Executor

class shabda.run.Executor(model, data_iterator, config, model_hparams=None, train_hooks=None, eval_hooks=None, session_config=None)[source]

Bases: object

Class that executes training, evaluation, prediction, export, and other actions of tf.estimator.Estimator.

Args:
model: An instance of a subclass of
ModelBase.
data_hparams: A dict or an instance of HParams
containing the hyperparameters of data. It must contain train and/or eval fields for relevant processes. For example, for train_and_evaluate(), both fields are required.
config: An instance of
tf.estimator.RunConfig, used as the config argument of Estimator.
model_hparams (optional): A dict or an instance of
HParams containing the hyperparameters of the model. If None, uses model.hparams. Used as the params argument of Estimator.
train_hooks (optional): Iterable of tf.train.SessionRunHook
objects to run during training.
eval_hooks (optional): Iterable of tf.train.SessionRunHook
objects to run during evaluation.
session_config (optional): An instance of
tf.ConfigProto, used as the config argument of tf session.

Example:

TODO

See bin/train.py for the usage in detail.

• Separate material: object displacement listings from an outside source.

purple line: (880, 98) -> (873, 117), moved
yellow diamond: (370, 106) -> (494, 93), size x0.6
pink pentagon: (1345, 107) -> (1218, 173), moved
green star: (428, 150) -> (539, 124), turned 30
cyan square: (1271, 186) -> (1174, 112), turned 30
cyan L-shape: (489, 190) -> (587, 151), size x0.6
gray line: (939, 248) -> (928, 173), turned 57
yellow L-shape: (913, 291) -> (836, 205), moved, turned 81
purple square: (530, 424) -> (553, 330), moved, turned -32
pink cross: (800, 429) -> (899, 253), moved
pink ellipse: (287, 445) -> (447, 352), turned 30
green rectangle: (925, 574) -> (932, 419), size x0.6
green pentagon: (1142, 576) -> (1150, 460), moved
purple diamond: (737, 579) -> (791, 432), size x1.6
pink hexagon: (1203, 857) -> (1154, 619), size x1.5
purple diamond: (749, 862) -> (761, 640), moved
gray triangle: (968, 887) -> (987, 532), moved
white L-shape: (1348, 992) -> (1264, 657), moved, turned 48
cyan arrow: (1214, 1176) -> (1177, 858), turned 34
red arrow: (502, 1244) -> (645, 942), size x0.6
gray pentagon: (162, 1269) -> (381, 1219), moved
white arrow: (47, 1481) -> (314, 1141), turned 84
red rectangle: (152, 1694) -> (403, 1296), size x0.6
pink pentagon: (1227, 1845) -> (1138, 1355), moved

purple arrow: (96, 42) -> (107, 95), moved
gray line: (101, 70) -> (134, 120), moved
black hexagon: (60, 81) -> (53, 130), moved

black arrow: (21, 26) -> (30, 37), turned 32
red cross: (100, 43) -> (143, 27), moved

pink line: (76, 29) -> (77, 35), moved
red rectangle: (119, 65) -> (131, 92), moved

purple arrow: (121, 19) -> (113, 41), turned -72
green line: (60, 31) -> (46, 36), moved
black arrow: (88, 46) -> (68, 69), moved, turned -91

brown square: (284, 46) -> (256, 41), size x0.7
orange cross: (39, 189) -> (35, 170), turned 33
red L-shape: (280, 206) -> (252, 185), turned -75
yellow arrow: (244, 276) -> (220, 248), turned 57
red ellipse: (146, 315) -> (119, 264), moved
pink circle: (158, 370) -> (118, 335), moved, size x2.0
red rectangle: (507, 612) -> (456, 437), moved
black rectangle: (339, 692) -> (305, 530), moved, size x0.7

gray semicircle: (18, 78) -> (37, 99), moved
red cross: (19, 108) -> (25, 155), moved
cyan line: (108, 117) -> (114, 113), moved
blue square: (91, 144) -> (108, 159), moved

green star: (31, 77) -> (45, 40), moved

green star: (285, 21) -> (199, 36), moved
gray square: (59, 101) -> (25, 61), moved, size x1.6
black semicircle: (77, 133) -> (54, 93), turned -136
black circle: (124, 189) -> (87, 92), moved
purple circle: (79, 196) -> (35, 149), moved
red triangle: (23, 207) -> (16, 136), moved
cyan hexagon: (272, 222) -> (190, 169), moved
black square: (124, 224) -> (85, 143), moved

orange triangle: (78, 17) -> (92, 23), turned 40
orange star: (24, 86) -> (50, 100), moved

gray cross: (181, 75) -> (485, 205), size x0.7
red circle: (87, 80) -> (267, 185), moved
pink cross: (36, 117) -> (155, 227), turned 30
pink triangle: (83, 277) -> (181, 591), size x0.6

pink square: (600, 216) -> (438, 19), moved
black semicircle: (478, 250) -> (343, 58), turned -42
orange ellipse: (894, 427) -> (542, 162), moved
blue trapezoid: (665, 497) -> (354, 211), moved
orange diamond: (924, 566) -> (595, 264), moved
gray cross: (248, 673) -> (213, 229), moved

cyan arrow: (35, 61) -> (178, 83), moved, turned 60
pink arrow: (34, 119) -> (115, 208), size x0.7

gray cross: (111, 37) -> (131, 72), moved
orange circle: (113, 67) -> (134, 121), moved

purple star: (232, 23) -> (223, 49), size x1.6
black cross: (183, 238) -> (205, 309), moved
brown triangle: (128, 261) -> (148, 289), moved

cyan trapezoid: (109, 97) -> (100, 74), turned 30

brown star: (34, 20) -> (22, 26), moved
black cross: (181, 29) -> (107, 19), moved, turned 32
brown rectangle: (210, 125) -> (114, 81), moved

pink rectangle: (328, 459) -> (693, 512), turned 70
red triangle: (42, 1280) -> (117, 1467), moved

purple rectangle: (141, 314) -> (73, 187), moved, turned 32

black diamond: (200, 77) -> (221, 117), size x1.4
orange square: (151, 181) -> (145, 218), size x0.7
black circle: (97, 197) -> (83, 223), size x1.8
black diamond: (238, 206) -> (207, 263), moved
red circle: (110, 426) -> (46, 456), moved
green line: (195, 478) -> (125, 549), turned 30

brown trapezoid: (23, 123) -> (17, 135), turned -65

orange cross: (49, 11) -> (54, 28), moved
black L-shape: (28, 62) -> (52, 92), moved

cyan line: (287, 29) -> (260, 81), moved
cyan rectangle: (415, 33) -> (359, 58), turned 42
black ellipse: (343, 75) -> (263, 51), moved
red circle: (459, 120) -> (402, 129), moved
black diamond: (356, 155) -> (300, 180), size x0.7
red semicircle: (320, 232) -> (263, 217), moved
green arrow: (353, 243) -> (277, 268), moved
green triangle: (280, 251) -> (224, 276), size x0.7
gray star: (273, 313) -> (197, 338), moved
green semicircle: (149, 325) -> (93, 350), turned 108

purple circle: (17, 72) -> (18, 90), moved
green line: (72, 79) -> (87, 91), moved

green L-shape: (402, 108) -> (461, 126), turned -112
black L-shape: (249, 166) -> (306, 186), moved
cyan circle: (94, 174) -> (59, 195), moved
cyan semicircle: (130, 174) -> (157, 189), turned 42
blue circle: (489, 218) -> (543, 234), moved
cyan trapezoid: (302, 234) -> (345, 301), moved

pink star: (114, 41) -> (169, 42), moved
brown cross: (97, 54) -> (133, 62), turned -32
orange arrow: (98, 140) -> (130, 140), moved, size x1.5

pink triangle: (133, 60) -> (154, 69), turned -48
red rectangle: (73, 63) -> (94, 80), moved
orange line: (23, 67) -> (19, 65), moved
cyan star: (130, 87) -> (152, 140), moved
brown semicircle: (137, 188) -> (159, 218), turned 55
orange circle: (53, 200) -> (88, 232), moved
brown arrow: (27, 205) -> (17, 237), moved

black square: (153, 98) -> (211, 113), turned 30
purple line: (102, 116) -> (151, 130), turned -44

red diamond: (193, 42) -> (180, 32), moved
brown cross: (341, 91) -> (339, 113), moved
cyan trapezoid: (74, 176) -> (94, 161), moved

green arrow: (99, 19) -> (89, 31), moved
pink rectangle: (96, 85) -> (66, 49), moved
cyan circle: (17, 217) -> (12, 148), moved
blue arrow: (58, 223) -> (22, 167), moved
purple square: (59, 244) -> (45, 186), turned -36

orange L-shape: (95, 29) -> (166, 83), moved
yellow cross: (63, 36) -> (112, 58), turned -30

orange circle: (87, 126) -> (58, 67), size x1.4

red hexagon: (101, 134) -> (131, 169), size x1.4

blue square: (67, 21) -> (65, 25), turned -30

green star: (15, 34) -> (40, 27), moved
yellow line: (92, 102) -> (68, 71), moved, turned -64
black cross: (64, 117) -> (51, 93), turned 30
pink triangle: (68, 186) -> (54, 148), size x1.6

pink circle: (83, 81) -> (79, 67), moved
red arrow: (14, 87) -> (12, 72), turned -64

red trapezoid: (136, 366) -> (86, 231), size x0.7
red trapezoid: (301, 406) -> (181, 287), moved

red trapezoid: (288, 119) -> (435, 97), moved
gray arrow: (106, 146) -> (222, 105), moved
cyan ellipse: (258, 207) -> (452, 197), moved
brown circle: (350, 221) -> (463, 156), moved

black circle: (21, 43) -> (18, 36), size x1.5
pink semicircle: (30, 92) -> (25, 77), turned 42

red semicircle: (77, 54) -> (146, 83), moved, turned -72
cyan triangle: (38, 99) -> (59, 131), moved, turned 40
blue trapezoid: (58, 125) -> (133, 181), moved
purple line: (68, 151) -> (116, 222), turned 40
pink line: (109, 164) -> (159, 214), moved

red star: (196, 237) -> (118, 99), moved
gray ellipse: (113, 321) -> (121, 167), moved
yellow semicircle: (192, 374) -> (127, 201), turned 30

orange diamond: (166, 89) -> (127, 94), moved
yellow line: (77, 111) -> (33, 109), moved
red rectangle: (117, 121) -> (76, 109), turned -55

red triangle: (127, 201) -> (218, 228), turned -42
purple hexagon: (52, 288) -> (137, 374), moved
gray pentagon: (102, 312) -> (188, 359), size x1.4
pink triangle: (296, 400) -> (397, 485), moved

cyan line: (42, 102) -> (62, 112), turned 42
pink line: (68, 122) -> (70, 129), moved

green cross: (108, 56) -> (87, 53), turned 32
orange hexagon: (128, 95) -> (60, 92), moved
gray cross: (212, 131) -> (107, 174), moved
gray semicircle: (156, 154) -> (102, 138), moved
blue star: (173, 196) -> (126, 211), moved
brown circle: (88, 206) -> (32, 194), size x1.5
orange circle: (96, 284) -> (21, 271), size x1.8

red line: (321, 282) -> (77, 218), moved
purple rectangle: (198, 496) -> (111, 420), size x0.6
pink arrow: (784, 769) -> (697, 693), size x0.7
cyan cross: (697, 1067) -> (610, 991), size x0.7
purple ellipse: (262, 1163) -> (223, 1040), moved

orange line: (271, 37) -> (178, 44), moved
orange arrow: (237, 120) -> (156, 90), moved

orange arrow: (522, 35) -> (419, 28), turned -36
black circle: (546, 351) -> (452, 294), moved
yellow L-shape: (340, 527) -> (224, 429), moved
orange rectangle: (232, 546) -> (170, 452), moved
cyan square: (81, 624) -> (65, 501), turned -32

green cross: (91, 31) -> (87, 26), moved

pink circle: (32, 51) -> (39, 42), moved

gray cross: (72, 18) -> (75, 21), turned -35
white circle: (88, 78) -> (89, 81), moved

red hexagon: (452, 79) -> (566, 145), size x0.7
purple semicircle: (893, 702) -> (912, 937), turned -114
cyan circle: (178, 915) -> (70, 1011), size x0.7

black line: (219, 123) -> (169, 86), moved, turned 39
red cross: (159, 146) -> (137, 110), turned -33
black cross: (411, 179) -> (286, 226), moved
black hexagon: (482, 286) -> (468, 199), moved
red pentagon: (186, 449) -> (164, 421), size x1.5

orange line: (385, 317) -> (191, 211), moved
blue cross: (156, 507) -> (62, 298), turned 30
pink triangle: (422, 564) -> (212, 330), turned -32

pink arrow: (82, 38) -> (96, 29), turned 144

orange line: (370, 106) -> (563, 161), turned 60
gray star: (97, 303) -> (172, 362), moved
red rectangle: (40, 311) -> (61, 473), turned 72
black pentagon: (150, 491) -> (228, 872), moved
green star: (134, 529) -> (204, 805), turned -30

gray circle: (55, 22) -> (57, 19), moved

evaluate(steps=None, checkpoint_path=None)[source]

Evaluates the model. See tf.estimator.Estimator.evaluate for more details.

Args:
steps (int, optional): Number of steps for which to evaluate
model. If None, evaluates until the eval data raises an OutOfRange exception.
checkpoint_path (str, optional): Path of a specific checkpoint to
evaluate. If None, the the latest checkpoint in config.model_dir is used. If there are no checkpoints in model_dir, evaluation is run with newly initialized variables instead of restored from checkpoint.
train(max_steps=None)[source]

Trains the model. See tf.estimator.Estimator.train for more details.

Args:
max_steps (int, optional): Total number of steps for which
to train model. If None, train forever or until the train data generates the OutOfRange exception. If OutOfRange occurs in the middle, training stops before max_steps steps.
train_and_evaluate(max_train_steps=None, eval_steps=None)[source]

Trains and evaluates the model. See tf.estimator.train_and_evaluate for more details.

Args:
max_train_steps (int, optional): Total number of steps for which
to train model. If None, train forever or until the train data generates the OutOfRange exception. If OutOfRange occurs in the middle, training stops before max_steps steps.
eval_steps (int, optional): Number of steps for which to evaluate
model. If None, evaluates until the eval data raises an OutOfRange exception.